Why does health overhaul drama continue?

  • Monday, March 9, 2015 11:34pm
  • Opinion

WASHINGTON (AP) — President Barack Obama’s health overhaul remains an all-consuming drama for many, even though millions of people are gaining insurance coverage through a law that’s now 5 years old.

Political opposition

Unyielding opposition from conservative voters has made it practically impossible for Republican lawmakers to take a pragmatic approach to a program with obvious flaws, but also popular aspects.

Few in the United States want to go back to the days when insurance companies could deny coverage to people with pre-existing health conditions. But Republicans have followed a political game plan that requires them to first repeal Obama’s law before trying to replace it with legislation of their own, presumably to accomplish similar goals.

Administration stumbles

The president who once said you could keep your health plan if you liked it was caught flat-footed by a wave of insurance cancellations blamed on health law requirements taking effect in 2014. The HealthCare.gov website, talked up as the equivalent of Amazon and Travelocity, broke down the day it was launched in 2013, and took months to patch up. That same year, the administration announced the delay of a major requirement affecting employers on an obscure government blog just days before the Fourth of July. This year, HealthCare.gov sent the wrong tax information to about 800,000 people, and an online insurance market geared to small businesses has disappointed. The administration keeps resupplying the law’s critics with ammunition.

Costs of care

Although premiums are heavily subsidized, people who buy private coverage through the law’s new insurance markets may still struggle with costs.

Out-of-pocket expenses, including the annual deductible and required copayments, can be as high as $6,600 for an individual and $13,200 for a family.

Faced with a serious illness, a family making $60,000 a year might have to shell out more than 20 percent of its income.

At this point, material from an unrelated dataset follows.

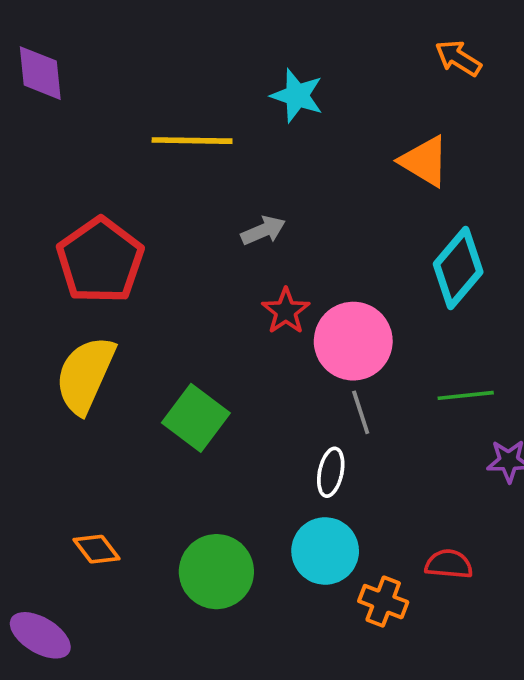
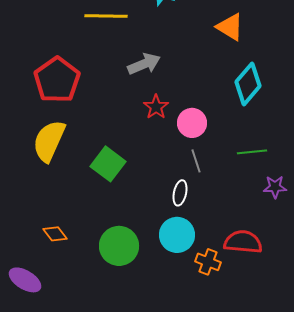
gray arrow: (263, 231) -> (144, 64), size x1.4
pink circle: (353, 341) -> (192, 123), size x0.7
red semicircle: (449, 564) -> (243, 242), size x1.5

Average monthly premiums rose by 8 percent this year in the states served by HealthCare.gov, according to preliminary administration data. After subsidies, the average monthly premium that consumers pay directly rose by $23 a month.

IT’S DARN COMPLICATED

Obama’s law joined two of the most complicated areas for consumers: health insurance and taxes.

Even now, in the second year of coverage, enrollment counselors say many consumers get overwhelmed trying to understand what plan is best for them. It can be hard to figure out which doctors are in what plans, and what is the patient’s share of the cost for a particular medication.

This tax filing season will reveal the connections between the law and the tax system, which is used to deliver carrots and sticks.

Premiums subsidies are packaged as tax credits and consumers will have to account to the IRS that they got the right amount. People who remained uninsured will see fines deducted from their tax refunds, if they’re deemed able to afford coverage.

If the last five years are a guide, look for more surprises as the saga continues.